> [TASK DESCRIPTION] Any pictures in the records below must be left out when you repeat the lines from the line containing "demand content, delivered" through the line containing "Our coffee cozy" exactly.
DATA FOR THIS EXERCISE: Begin
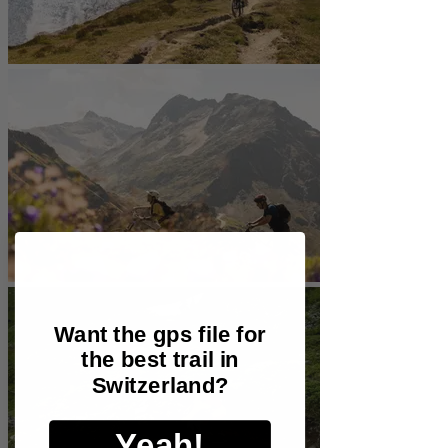
Want the gps file for
the best trail in
Switzerland?
Yeah!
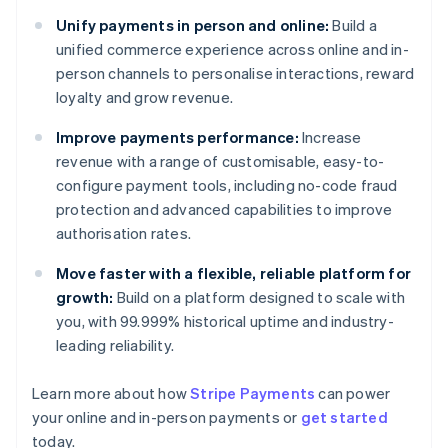
Unify payments in person and online:
Build a
unified commerce experience across online and in-
person channels to personalise interactions, reward
loyalty and grow revenue.
Improve payments performance:
Increase
revenue with a range of customisable, easy-to-
configure payment tools, including no-code fraud
protection and advanced capabilities to improve
authorisation rates.
Move faster with a flexible, reliable platform for
growth:
Build on a platform designed to scale with
you, with 99.999% historical uptime and industry-
leading reliability.
Australia
English
Learn more about how
Stripe Payments
can power
Austria
your online and in-person payments or
get started
Deutsch
English
Belgium
today.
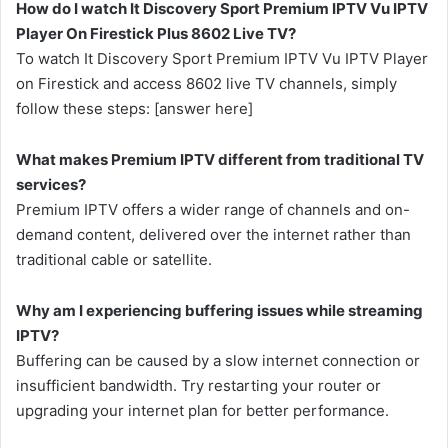
How do I watch It Discovery Sport Premium IPTV Vu IPTV
Player On Firestick Plus 8602 Live TV?
To watch It Discovery Sport Premium IPTV Vu IPTV Player
on Firestick and access 8602 live TV channels, simply
follow these steps: [answer here]
What makes Premium IPTV different from traditional TV
services?
Premium IPTV offers a wider range of channels and on-
demand content, delivered over the internet rather than
traditional cable or satellite.
Why am I experiencing buffering issues while streaming
IPTV?
Buffering can be caused by a slow internet connection or
insufficient bandwidth. Try restarting your router or
upgrading your internet plan for better performance.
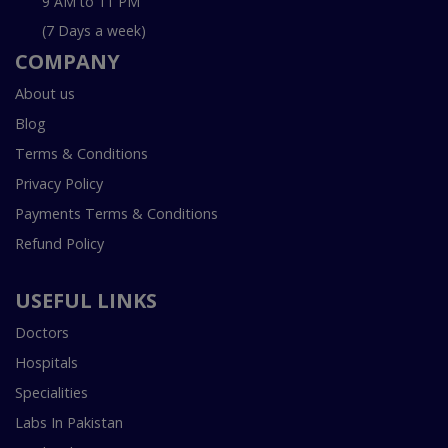
9 AM to 11 PM
(7 Days a week)
COMPANY
About us
Blog
Terms & Conditions
Privacy Policy
Payments Terms & Conditions
Refund Policy
USEFUL LINKS
Doctors
Hospitals
Specialities
Labs In Pakistan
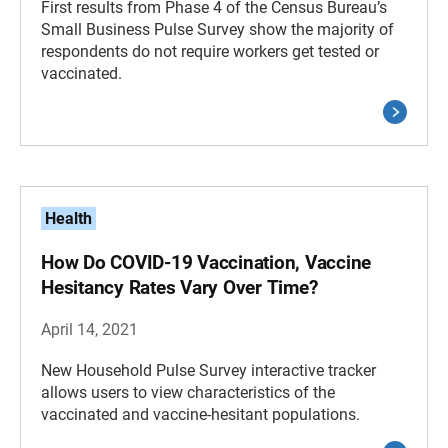
First results from Phase 4 of the Census Bureau’s
Small Business Pulse Survey show the majority of
respondents do not require workers get tested or
vaccinated.
Health
How Do COVID-19 Vaccination, Vaccine
Hesitancy Rates Vary Over Time?
April 14, 2021
New Household Pulse Survey interactive tracker
allows users to view characteristics of the
vaccinated and vaccine-hesitant populations.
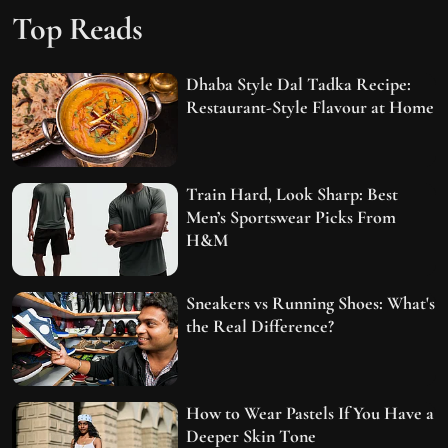
Top Reads
Dhaba Style Dal Tadka Recipe:
Restaurant-Style Flavour at Home
Train Hard, Look Sharp: Best
Men’s Sportswear Picks From
H&M
Sneakers vs Running Shoes: What's
the Real Difference?
How to Wear Pastels If You Have a
Deeper Skin Tone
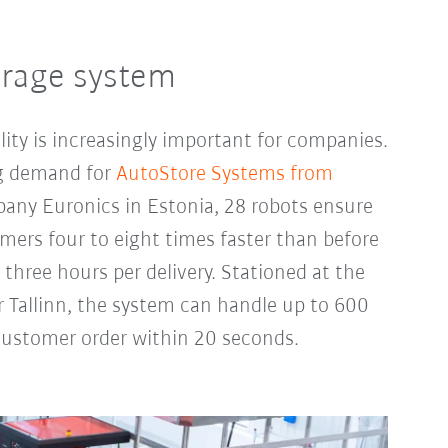
orage system
lity is increasingly important for companies.
ing demand for
AutoStore Systems from
pany Euronics in Estonia, 28 robots ensure
mers four to eight times faster than before
three hours per delivery. Stationed at the
 Tallinn, the system can handle up to 600
 customer order within 20 seconds.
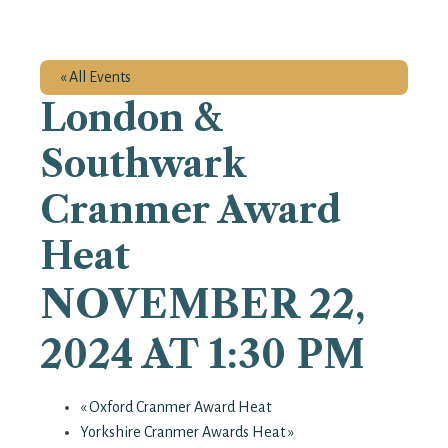
« All Events
London &
Southwark
Cranmer Award
Heat
NOVEMBER 22,
2024 AT 1:30 PM
«
Oxford Cranmer Award Heat
Yorkshire Cranmer Awards Heat
»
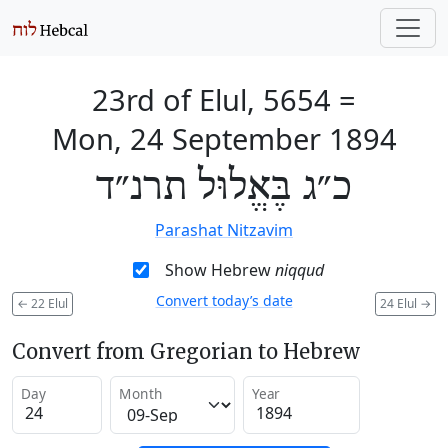
23rd of Elul, 5654
=
Mon, 24 September 1894
כ״ג בֶּאֱלוּל תרנ״ד
Parashat Nitzavim
Show Hebrew
niqqud
Convert today’s date
←
22 Elul
24 Elul
→
Convert from Gregorian to Hebrew
Day
Month
Year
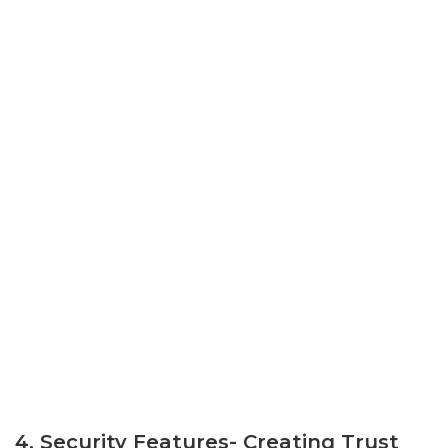
4. Security Features- Creating Trust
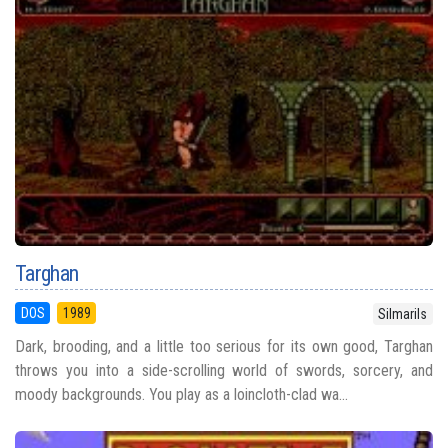
Targhan
DOS
1989
Silmarils
Dark, brooding, and a little too serious for its own good, Targhan
throws you into a side-scrolling world of swords, sorcery, and
moody backgrounds. You play as a loincloth-clad wa...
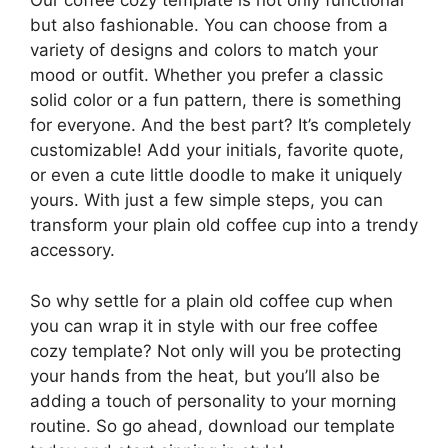
Our coffee cozy template is not only functional
but also fashionable. You can choose from a
variety of designs and colors to match your
mood or outfit. Whether you prefer a classic
solid color or a fun pattern, there is something
for everyone. And the best part? It’s completely
customizable! Add your initials, favorite quote,
or even a cute little doodle to make it uniquely
yours. With just a few simple steps, you can
transform your plain old coffee cup into a trendy
accessory.
So why settle for a plain old coffee cup when
you can wrap it in style with our free coffee
cozy template? Not only will you be protecting
your hands from the heat, but you’ll also be
adding a touch of personality to your morning
routine. So go ahead, download our template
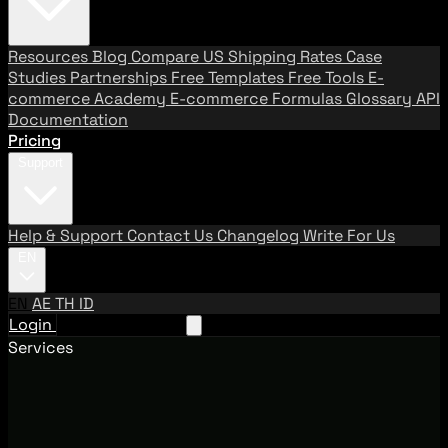
Resources
Blog
Compare US Shipping Rates
Case
Studies
Partnerships
Free Templates
Free Tools
E-
commerce Academy
E-commerce Formulas
Glossary
API
Documentation
Pricing
Support
Help & Support
Contact Us
Changelog
Write For Us
EN
EN
AE
TH
ID
Login
Request A Demo
Services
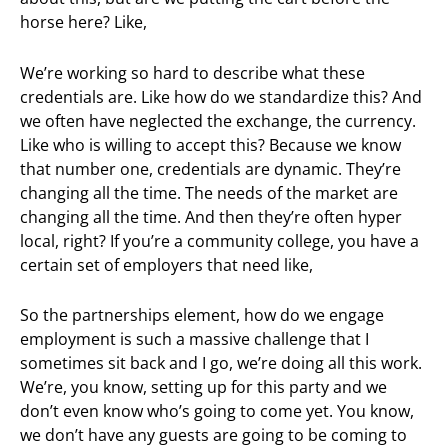
horse here? Like,
We’re working so hard to describe what these
credentials are. Like how do we standardize this? And
we often have neglected the exchange, the currency.
Like who is willing to accept this? Because we know
that number one, credentials are dynamic. They’re
changing all the time. The needs of the market are
changing all the time. And then they’re often hyper
local, right? If you’re a community college, you have a
certain set of employers that need like,
So the partnerships element, how do we engage
employment is such a massive challenge that I
sometimes sit back and I go, we’re doing all this work.
We’re, you know, setting up for this party and we
don’t even know who’s going to come yet. You know,
we don’t have any guests are going to be coming to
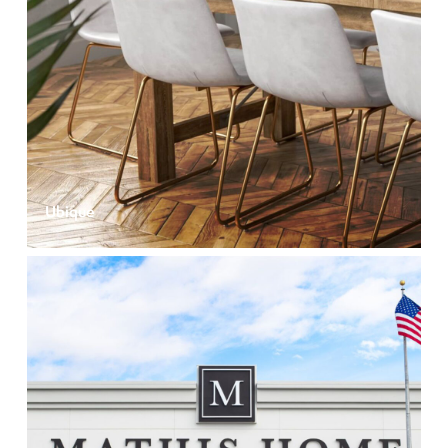
Ubique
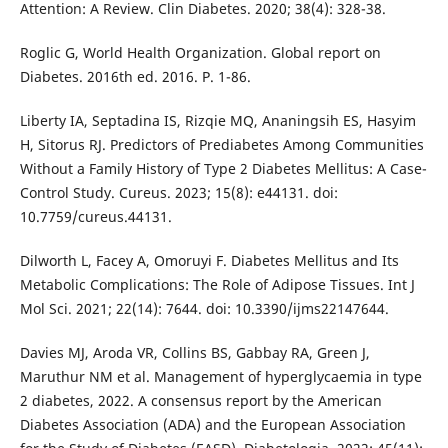
Attention: A Review. Clin Diabetes. 2020; 38(4): 328-38.
Roglic G, World Health Organization. Global report on
Diabetes. 2016th ed. 2016. P. 1-86.
Liberty IA, Septadina IS, Rizqie MQ, Ananingsih ES, Hasyim
H, Sitorus RJ. Predictors of Prediabetes Among Communities
Without a Family History of Type 2 Diabetes Mellitus: A Case-
Control Study. Cureus. 2023; 15(8): e44131. doi:
10.7759/cureus.44131.
Dilworth L, Facey A, Omoruyi F. Diabetes Mellitus and Its
Metabolic Complications: The Role of Adipose Tissues. Int J
Mol Sci. 2021; 22(14): 7644. doi: 10.3390/ijms22147644.
Davies MJ, Aroda VR, Collins BS, Gabbay RA, Green J,
Maruthur NM et al. Management of hyperglycaemia in type
2 diabetes, 2022. A consensus report by the American
Diabetes Association (ADA) and the European Association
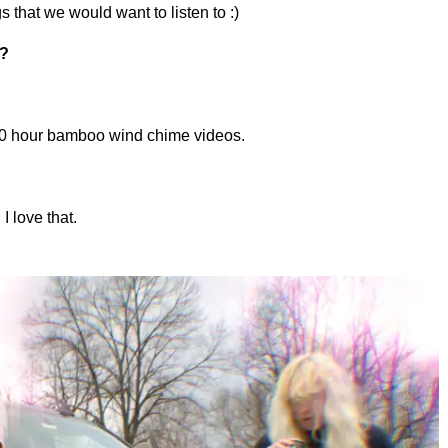
s that we would want to listen to :)
s?
 10 hour bamboo wind chime videos.
I love that.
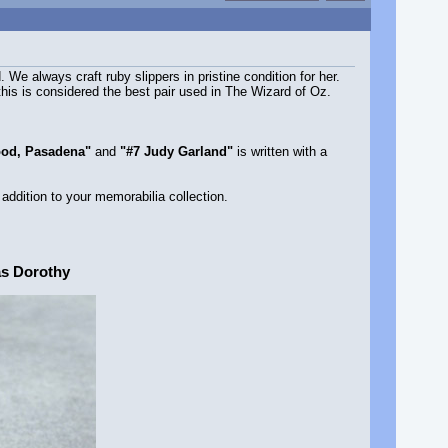
e always craft ruby slippers in pristine condition for her.
this is considered the best pair used in The Wizard of Oz.
ood, Pasadena"
and
"#7 Judy Garland"
is written with a
 addition to your memorabilia collection.
as Dorothy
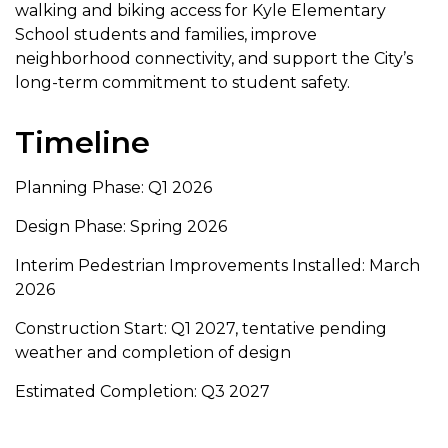
walking and biking access for Kyle Elementary
School students and families, improve
neighborhood connectivity, and support the City’s
long-term commitment to student safety.
Timeline
Planning Phase: Q1 2026
Design Phase: Spring 2026
Interim Pedestrian Improvements Installed: March
2026
Construction Start: Q1 2027, tentative pending
weather and completion of design
Estimated Completion: Q3 2027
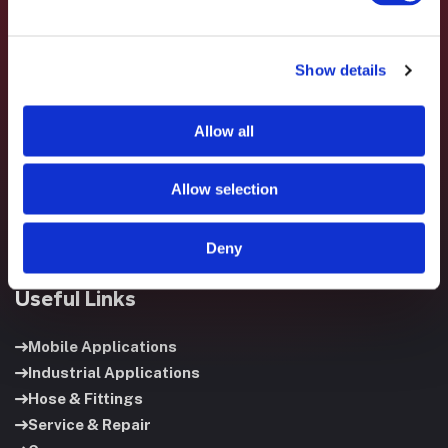
Show details
Fluid System Components designs, builds, and supports
fluid power systems that keep your equipment running and
Allow all
your operation moving.
Allow selection
Deny
Useful Links
Mobile Applications
Industrial Applications
Hose & Fittings
Service & Repair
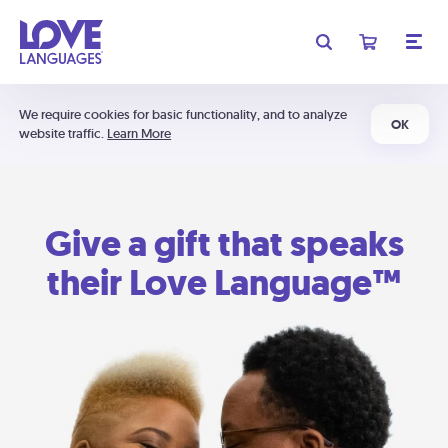
We require cookies for basic functionality, and to analyze
OK
website traffic.
Learn More
Give a gift that speaks
their Love Language™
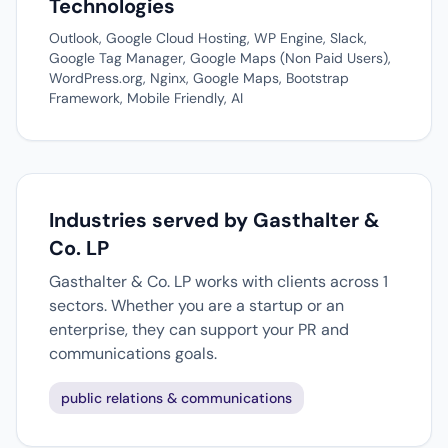
Technologies
Outlook, Google Cloud Hosting, WP Engine, Slack,
Google Tag Manager, Google Maps (Non Paid Users),
WordPress.org, Nginx, Google Maps, Bootstrap
Framework, Mobile Friendly, AI
Industries served by Gasthalter &
Co. LP
Gasthalter & Co. LP works with clients across 1
sectors. Whether you are a startup or an
enterprise, they can support your PR and
communications goals.
public relations & communications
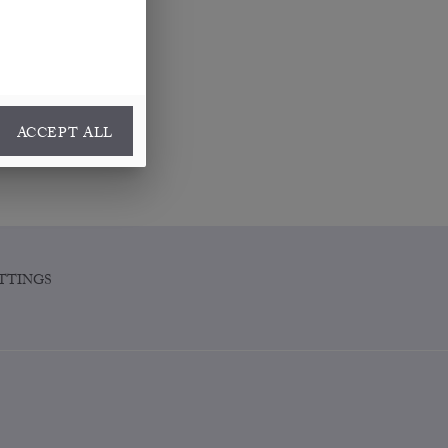
ACCEPT ALL
TTINGS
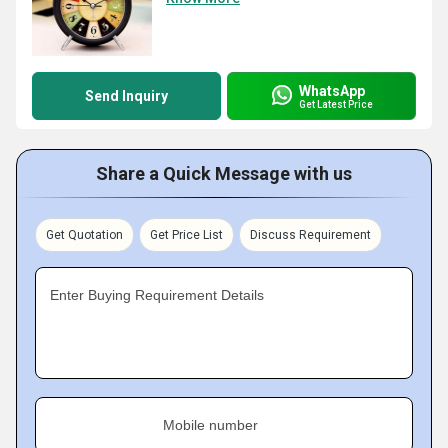
WhatsApp
Send Inquiry
Get Latest Price
Share a Quick Message with us
Get Quotation
Get Price List
Discuss Requirement
Enter Buying Requirement Details
Mobile number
DATA FOR THIS EXERCISE: End
> [WRITTEN RESPONSE]
demand content, delivered over the internet rather than
traditional cable or satellite.
Why am I experiencing buffering issues while streaming
IPTV?
Buffering can be caused by a slow internet connection or
insufficient bandwidth. Try restarting your router or
upgrading your internet plan for better performance.
9 AM to 11 PM
(7 Days a week)
COMPANY
About us
Blog
Terms & Conditions
Privacy Policy
Payments Terms & Conditions
Refund Policy
USEFUL LINKS
Doctors
Hospitals
Specialities
Labs In Pakistan
First results from Phase 4 of the Census Bureau’s
Small Business Pulse Survey show the majority of
respondents do not require workers get tested or
vaccinated.
Health
How Do COVID-19 Vaccination, Vaccine
Hesitancy Rates Vary Over Time?
April 14, 2021
New Household Pulse Survey interactive tracker
allows users to view characteristics of the
vaccinated and vaccine-hesitant populations.
Top Reads
Dhaba Style Dal Tadka Recipe:
Restaurant-Style Flavour at Home
Train Hard, Look Sharp: Best
Men’s Sportswear Picks From
H&M
Sneakers vs Running Shoes: What's
the Real Difference?
How to Wear Pastels If You Have a
Deeper Skin Tone
orage system
lity is increasingly important for companies.
ing demand for
AutoStore Systems from
pany Euronics in Estonia, 28 robots ensure
mers four to eight times faster than before
three hours per delivery. Stationed at the
 Tallinn, the system can handle up to 600
 customer order within 20 seconds.
« All Events
London &
Southwark
Cranmer Award
Heat
NOVEMBER 22,
2024 AT 1:30 PM
«
Oxford Cranmer Award Heat
Yorkshire Cranmer Awards Heat
»
23rd of Elul, 5654
=
Mon, 24 September 1894
כ״ג בֶּאֱלוּל תרנ״ד
Parashat Nitzavim
Show Hebrew
niqqud
Convert today’s date
←
22 Elul
24 Elul
→
Convert from Gregorian to Hebrew
Day
Month
Year
4. Security Features- Creating Trust
Targhan
DOS
1989
Silmarils
Dark, brooding, and a little too serious for its own good, Targhan
throws you into a side-scrolling world of swords, sorcery, and
moody backgrounds. You play as a loincloth-clad wa...
Our coffee cozy template is not only functional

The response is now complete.